Sleep apnea treatment reduces heart problems in patients with prediabetes, a new study finds
Dr. Sushmita Pamidi’s team found that continuous positive airway pressure treatment at night can lower daytime resting heart rate in patients with prediabetes who have obstructive sleep apnea, reducing their risk of cardiovascular disease. J Am Heart Assoc.
Triage test for pulmonary tuberculosis
Deep learning-based radiological image analysis met WHO-recommended minimal accuracy for pulmonary tuberculosis triage tests. This could facilitate use of chest X‑rays in resource-limited settings.

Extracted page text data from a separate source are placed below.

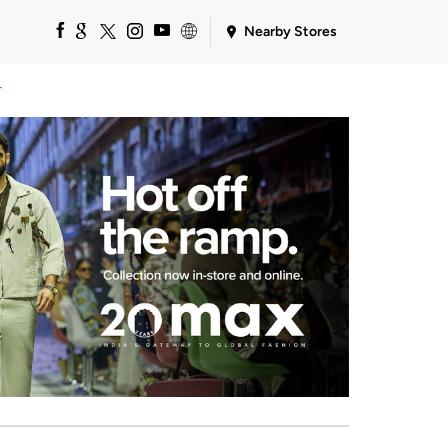
Nearby Stores
r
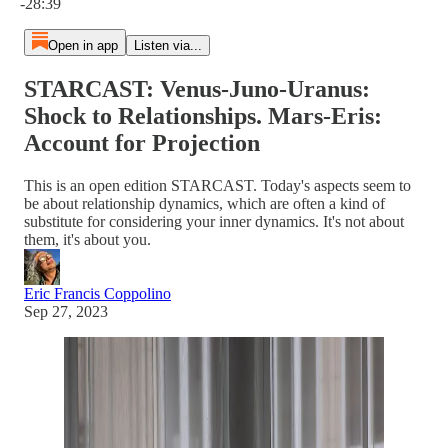
-28:39
Open in app
Listen via...
STARCAST: Venus-Juno-Uranus:
Shock to Relationships. Mars-Eris:
Account for Projection
This is an open edition STARCAST. Today's aspects seem to
be about relationship dynamics, which are often a kind of
substitute for considering your inner dynamics. It's not about
them, it's about you.
Eric Francis Coppolino
Sep 27, 2023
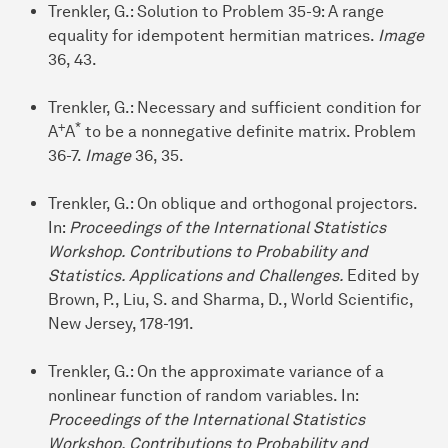
Trenkler, G.: Solution to Problem 35-9: A range
equality for idempotent hermitian matrices.
Image
36, 43.
Trenkler, G.: Necessary and sufficient condition for
+
*
A
A
to be a nonnegative definite matrix. Problem
36-7.
Image
36, 35.
Trenkler, G.: On oblique and orthogonal projectors.
In:
Proceedings of the International Statistics
Workshop. Contributions to Probability and
Statistics. Applications and Challenges.
Edited by
Brown, P., Liu, S. and Sharma, D., World Scientific,
New Jersey, 178-191.
Trenkler, G.: On the approximate variance of a
nonlinear function of random variables. In:
Proceedings of the International Statistics
Workshop. Contributions to Probability and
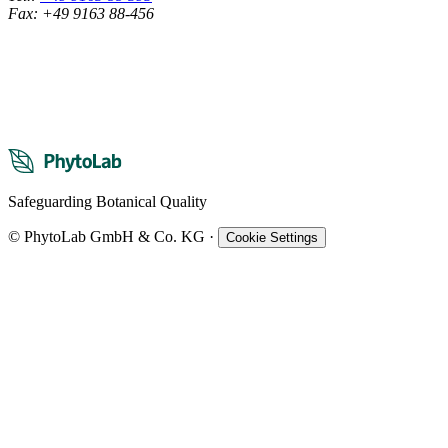
Fax: +49 9163 88-456
Safeguarding Botanical Quality
© PhytoLab GmbH & Co. KG
·
Cookie Settings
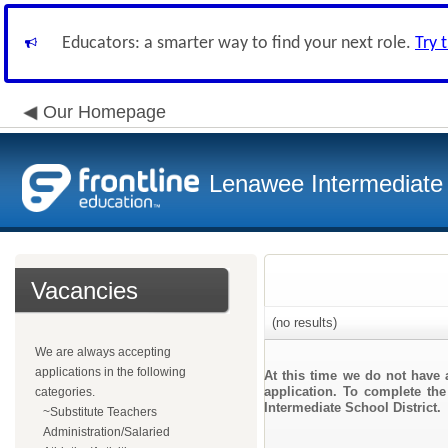
Educators: a smarter way to find your next role.
Try 
Our Homepage
Lenawee Intermediate 
Vacancies
(no results)
We are always accepting
applications in the following
At this time we do not have 
application. To complete the
categories.
Intermediate School District.
~Substitute Teachers
Administration/Salaried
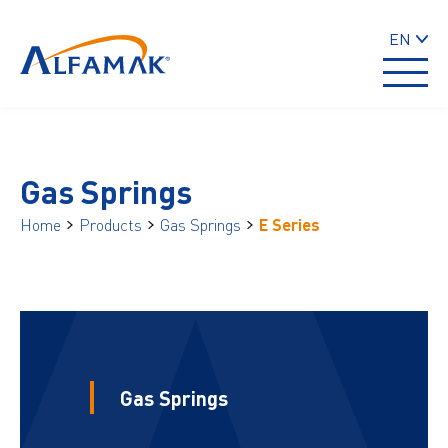
EN
Gas Springs
Home
Products
Gas Springs
E Series
Gas Springs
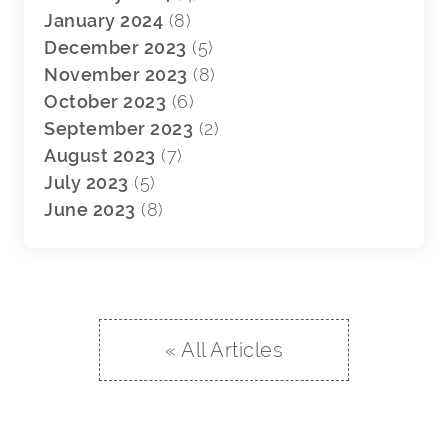
January 2024
(8)
December 2023
(5)
November 2023
(8)
October 2023
(6)
September 2023
(2)
August 2023
(7)
July 2023
(5)
June 2023
(8)
« All Articles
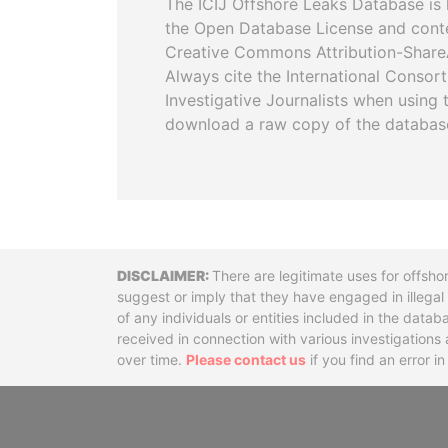
The ICIJ Offshore Leaks Database is 
the Open Database License and cont
Creative Commons Attribution-ShareA
Always cite the International Consor
Investigative Journalists when using 
download a raw copy of the databas
Disclaimer
There are legitimate uses for offsho
suggest or imply that they have engaged in illega
of any individuals or entities included in the data
received in connection with various investigatio
over time.
Please contact us
if you find an error i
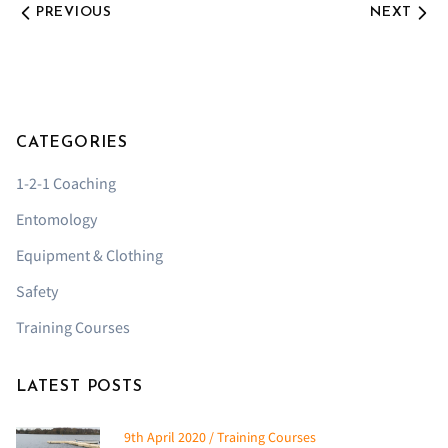
PREVIOUS
NEXT
CATEGORIES
1-2-1 Coaching
Entomology
Equipment & Clothing
Safety
Training Courses
LATEST POSTS
9th April 2020 / Training Courses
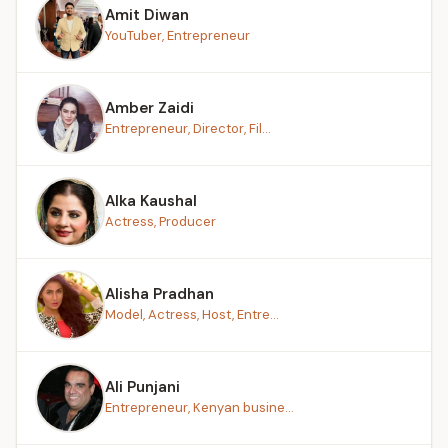
Amit Diwan
YouTuber, Entrepreneur
Amber Zaidi
Entrepreneur, Director, Fil...
Alka Kaushal
Actress, Producer
Alisha Pradhan
Model, Actress, Host, Entre...
Ali Punjani
Entrepreneur, Kenyan busine...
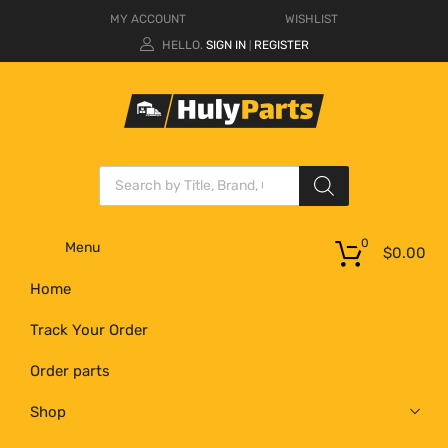
MY ACCOUNT
WISHLIST
HELLO.
SIGN IN
REGISTER
|
0
Menu
$
0.00
Home
Track Your Order
Order parts
Shop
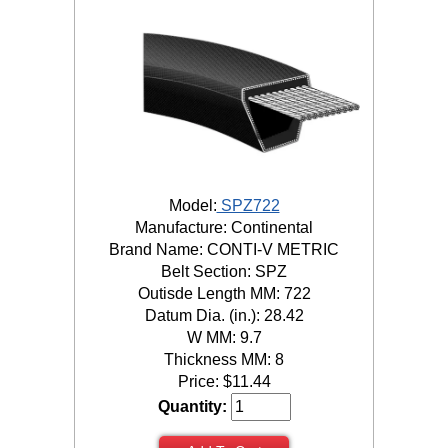
Model:
SPZ722
Manufacture: Continental
Brand Name: CONTI-V METRIC
Belt Section: SPZ
Outisde Length MM: 722
Datum Dia. (in.): 28.42
W MM: 9.7
Thickness MM: 8
Price:
$
11.44
Quantity:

RESP Program researchers Faiz Ahmad Khan, MD, MPH (first author), Andrea Benedetti, PhD, and Dick Menzies, MD, were co-authors of the study. Lancet Digit Health.
Selected news links
- Sleep apnea treatment reduces heart problems in patients with prediabetes, a new study finds
- Stem cells are the marrow of the TB pandemic, which still kills one person every 22 seconds
- Old drug, new therapy: RI-MUHC-sponsored phase III clinical trial ready to test repurposed dapsone to tone down lung inflammation caused by COVID-19: Reformulated and patented version of well-known generic drug could prove to be a quick, safe and cost-eff
- Nip it in the bud: New study will attack SARS-Cov2 where it multiplies RI-MUHC researchers initiate a clinical trial of ciclesonide to possibly prevent mild cases of COVID-19 from worsening
- Could a different testing strategy reduce healthcare workers’ isolation after unprotected exposure to a confirmed case of COVID-19?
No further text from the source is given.